**PROBLEM DETAILS:** Exclude the pictures; give every entry again exactly as written.

Stored data entries
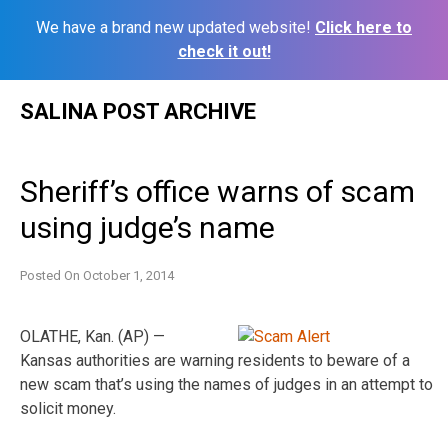
We have a brand new updated website!
Click here to
check it out!
Skip
SALINA POST ARCHIVE
to
content
Sheriff’s office warns of scam
using judge’s name
Posted On
October 1, 2014
OLATHE, Kan. (AP) —
Kansas authorities are warning residents to beware of a
new scam that’s using the names of judges in an attempt to
solicit money.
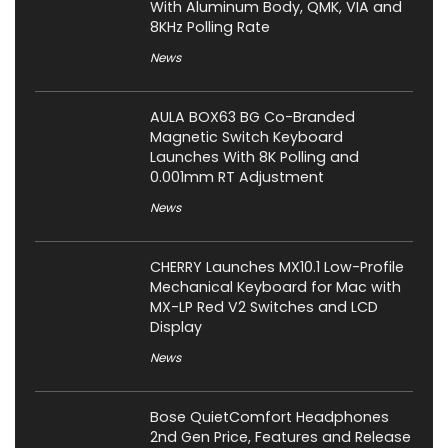
With Aluminum Body, QMK, VIA and
8KHz Polling Rate
News
AULA BOX63 BG Co-Branded
Magnetic Switch Keyboard
Launches With 8K Polling and
0.001mm RT Adjustment
News
CHERRY Launches MX10.1 Low-Profile
Mechanical Keyboard for Mac with
MX-LP Red V2 Switches and LCD
Display
News
Bose QuietComfort Headphones
2nd Gen Price, Features and Release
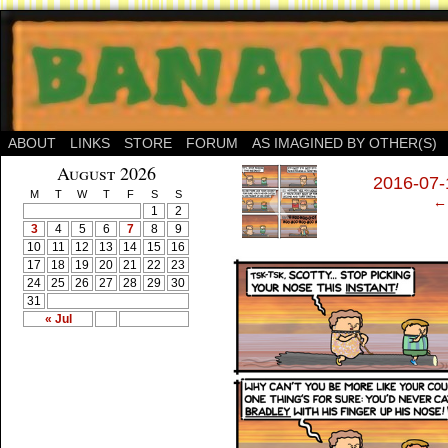
ABOUT
LINKS
STORE
FORUM
AS IMAGINED BY OTHER(S)
‹
August 2026
2016-07-1
M
T
W
T
F
S
S
← 
1
2
3
4
5
6
7
8
9
10
11
12
13
14
15
16
17
18
19
20
21
22
23
24
25
26
27
28
29
30
31
« Jul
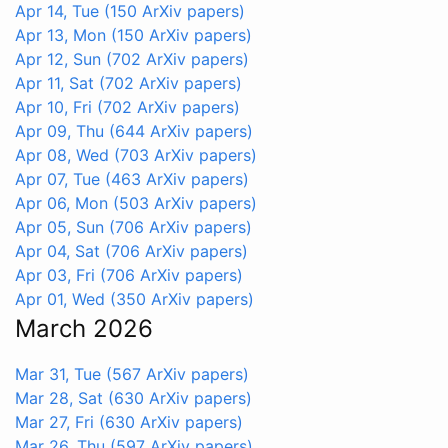
Apr 14, Tue
(150 ArXiv papers)
Apr 13, Mon
(150 ArXiv papers)
Apr 12, Sun
(702 ArXiv papers)
Apr 11, Sat
(702 ArXiv papers)
Apr 10, Fri
(702 ArXiv papers)
Apr 09, Thu
(644 ArXiv papers)
Apr 08, Wed
(703 ArXiv papers)
Apr 07, Tue
(463 ArXiv papers)
Apr 06, Mon
(503 ArXiv papers)
Apr 05, Sun
(706 ArXiv papers)
Apr 04, Sat
(706 ArXiv papers)
Apr 03, Fri
(706 ArXiv papers)
Apr 01, Wed
(350 ArXiv papers)
March 2026
Mar 31, Tue
(567 ArXiv papers)
Mar 28, Sat
(630 ArXiv papers)
Mar 27, Fri
(630 ArXiv papers)
Mar 26, Thu
(597 ArXiv papers)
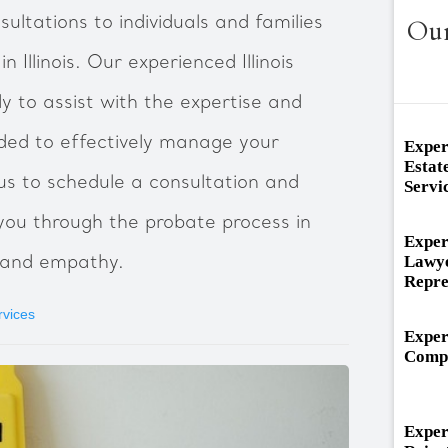
ultations to individuals and families
Our
 Illinois. Our experienced Illinois
y to assist with the expertise and
ded to effectively manage your
Exper
Estat
s to schedule a consultation and
Servi
ou through the probate process in
Exper
Lawye
sm and empathy.
Repre
rvices
Exper
Compe
Exper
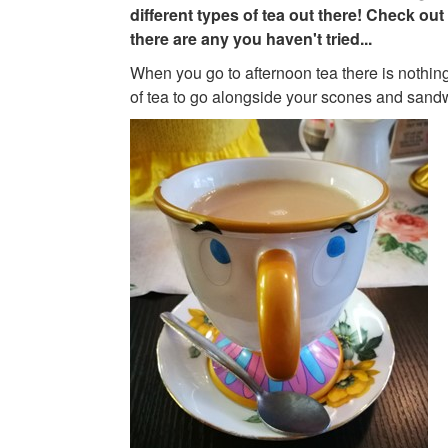
different types of tea out there! Check out 
there are any you haven't tried...
When you go to afternoon tea there is nothing
of tea to go alongside your scones and sand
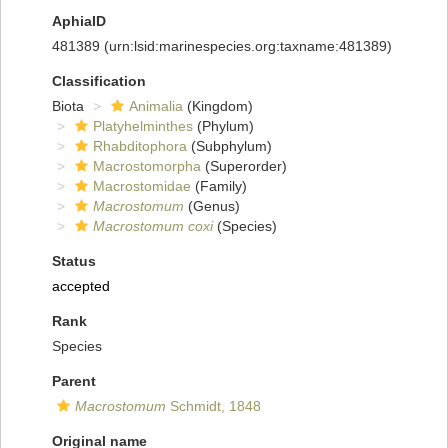
AphiaID
481389
(urn:lsid:marinespecies.org:taxname:481389)
Classification
Biota
Animalia
(Kingdom)
Platyhelminthes
(Phylum)
Rhabditophora
(Subphylum)
Macrostomorpha
(Superorder)
Macrostomidae
(Family)
Macrostomum
(Genus)
Macrostomum coxi
(Species)
Status
accepted
Rank
Species
Parent
Macrostomum
Schmidt, 1848
Original name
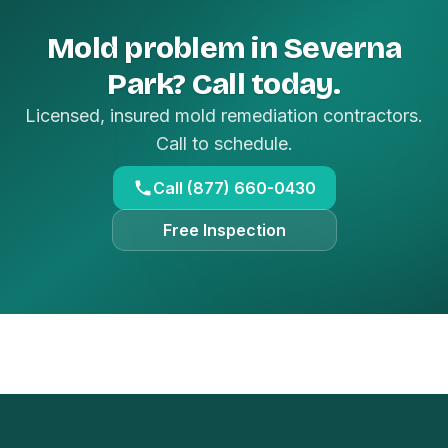
Mold problem in Severna
Park? Call today.
Licensed, insured mold remediation contractors.
Call to schedule.
Call (877) 660-0430
Free Inspection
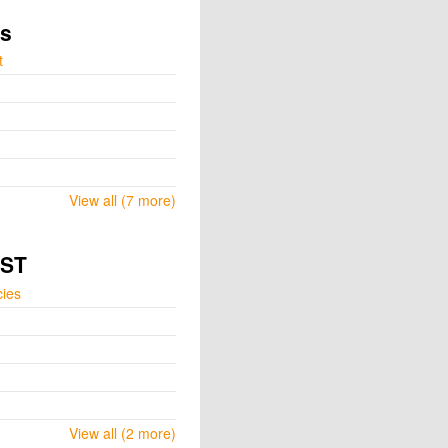
ts
t
View all (7 more)
GST
cies
View all (2 more)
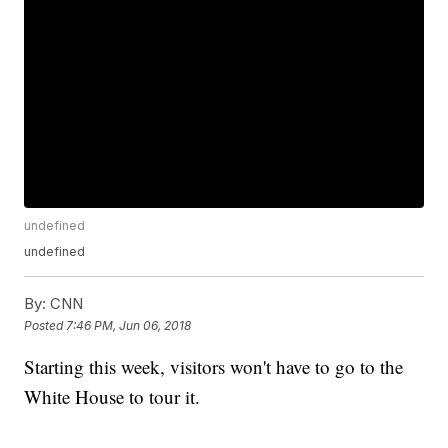
undefined
undefined
By:
CNN
Posted
7:46 PM, Jun 06, 2018
Starting this week, visitors won't have to go to the
White House to tour it.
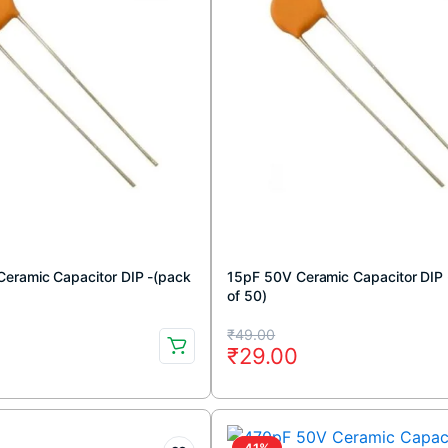
eramic Capacitor DIP -(pack
15pF 50V Ceramic Capacitor DIP
of 50)
Original
Current
₹
49.00
₹
29.00
price
price
was:
is:
₹49.00.
₹29.00.
41%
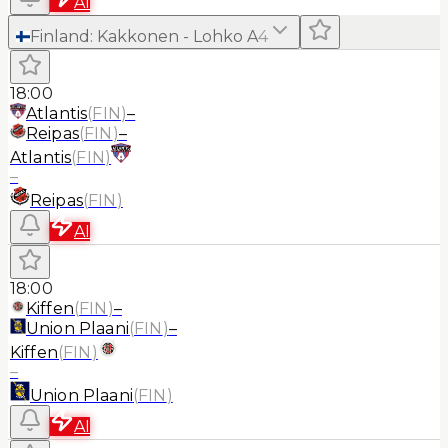
AI
Finland
:
Kakkonen - Lohko A
4
18:00
Atlantis
(
FIN
)
–
Reipas
(
FIN
)
–
Atlantis
(
FIN
)
–
Reipas
(
FIN
)
AI
18:00
Kiffen
(
FIN
)
–
Union Plaani
(
FIN
)
–
Kiffen
(
FIN
)
–
Union Plaani
(
FIN
)
AI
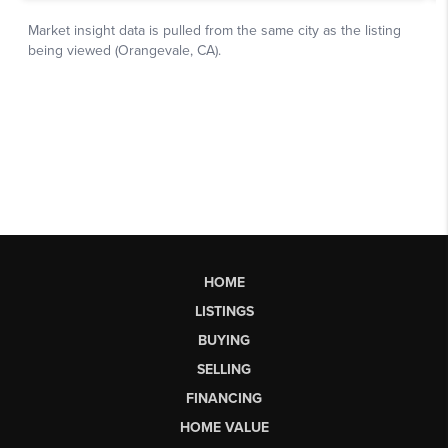
HOME
LISTINGS
BUYING
SELLING
FINANCING
HOME VALUE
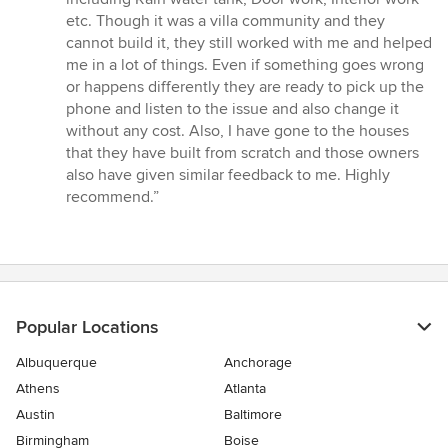
out
etc. Though it was a villa community and they
of
cannot build it, they still worked with me and helped
5
me in a lot of things. Even if something goes wrong
stars
or happens differently they are ready to pick up the
phone and listen to the issue and also change it
without any cost. Also, I have gone to the houses
that they have built from scratch and those owners
also have given similar feedback to me. Highly
recommend.”
Popular Locations
Albuquerque
Anchorage
Athens
Atlanta
Austin
Baltimore
Birmingham
Boise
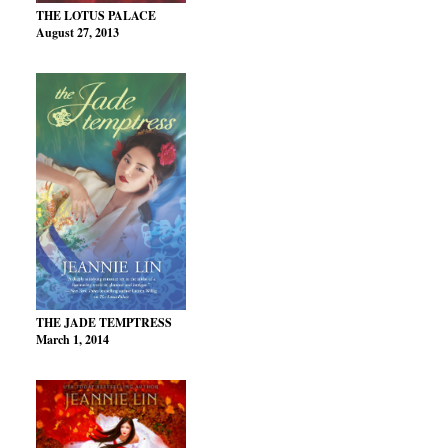
THE LOTUS PALACE
August 27, 2013
THE JADE TEMPTRESS
March 1, 2014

**ANSWER TO THIS EXERCISE:**
We have a brand new updated website!
Click here to
check it out!
Skip
SALINA POST ARCHIVE
to
content
Sheriff’s office warns of scam
using judge’s name
Posted On
October 1, 2014
OLATHE, Kan. (AP) —
Kansas authorities are warning residents to beware of a
new scam that’s using the names of judges in an attempt to
solicit money.
With Aluminum Body, QMK, VIA and
8KHz Polling Rate
News
AULA BOX63 BG Co-Branded
Magnetic Switch Keyboard
Launches With 8K Polling and
0.001mm RT Adjustment
News
CHERRY Launches MX10.1 Low-Profile
Mechanical Keyboard for Mac with
MX-LP Red V2 Switches and LCD
Display
News
Bose QuietComfort Headphones
2nd Gen Price, Features and Release
ABOUT
LINKS
STORE
FORUM
AS IMAGINED BY OTHER(S)
‹
August 2026
2016-07-1
M
T
W
T
F
S
S
← 
1
2
3
4
5
6
7
8
9
10
11
12
13
14
15
16
17
18
19
20
21
22
23
24
25
26
27
28
29
30
31
« Jul
Apr 14, Tue
(150 ArXiv papers)
Apr 13, Mon
(150 ArXiv papers)
Apr 12, Sun
(702 ArXiv papers)
Apr 11, Sat
(702 ArXiv papers)
Apr 10, Fri
(702 ArXiv papers)
Apr 09, Thu
(644 ArXiv papers)
Apr 08, Wed
(703 ArXiv papers)
Apr 07, Tue
(463 ArXiv papers)
Apr 06, Mon
(503 ArXiv papers)
Apr 05, Sun
(706 ArXiv papers)
Apr 04, Sat
(706 ArXiv papers)
Apr 03, Fri
(706 ArXiv papers)
Apr 01, Wed
(350 ArXiv papers)
March 2026
Mar 31, Tue
(567 ArXiv papers)
Mar 28, Sat
(630 ArXiv papers)
Mar 27, Fri
(630 ArXiv papers)
Mar 26, Thu
(597 ArXiv papers)
ultations to individuals and families
Our
 Illinois. Our experienced Illinois
y to assist with the expertise and
ded to effectively manage your
Exper
Estat
s to schedule a consultation and
Servi
ou through the probate process in
Exper
Lawye
sm and empathy.
Repre
rvices
Exper
Compe
Exper
different types of tea out there! Check out 
there are any you haven't tried...
When you go to afternoon tea there is nothing
of tea to go alongside your scones and sand
AphiaID
481389
(urn:lsid:marinespecies.org:taxname:481389)
Classification
Biota
Animalia
(Kingdom)
Platyhelminthes
(Phylum)
Rhabditophora
(Subphylum)
Macrostomorpha
(Superorder)
Macrostomidae
(Family)
Macrostomum
(Genus)
Macrostomum coxi
(Species)
Status
accepted
Rank
Species
Parent
Macrostomum
Schmidt, 1848
Original name
Mold problem in Severna
Park? Call today.
Licensed, insured mold remediation contractors.
Call to schedule.
Call (877) 660-0430
Free Inspection
ts
t
View all (7 more)
GST
cies
View all (2 more)
undefined
undefined
By:
CNN
Posted
7:46 PM, Jun 06, 2018
Starting this week, visitors won't have to go to the
White House to tour it.
eramic Capacitor DIP -(pack
15pF 50V Ceramic Capacitor DIP
of 50)
Original
Current
₹
49.00
₹
29.00
price
price
was:
is:
₹49.00.
₹29.00.
41%
AI
Finland
:
Kakkonen - Lohko A
4
18:00
Atlantis
(
FIN
)
–
Reipas
(
FIN
)
–
Atlantis
(
FIN
)
–
Reipas
(
FIN
)
AI
18:00
Kiffen
(
FIN
)
–
Union Plaani
(
FIN
)
–
Kiffen
(
FIN
)
–
Union Plaani
(
FIN
)
AI
HOME
LISTINGS
BUYING
SELLING
FINANCING
HOME VALUE
out
etc. Though it was a villa community and they
of
cannot build it, they still worked with me and helped
5
me in a lot of things. Even if something goes wrong
stars
or happens differently they are ready to pick up the
phone and listen to the issue and also change it
without any cost. Also, I have gone to the houses
that they have built from scratch and those owners
also have given similar feedback to me. Highly
recommend.”
Popular Locations
Albuquerque
Anchorage
Athens
Atlanta
Austin
Baltimore
Birmingham
Boise
THE LOTUS PALACE
August 27, 2013
THE JADE TEMPTRESS
March 1, 2014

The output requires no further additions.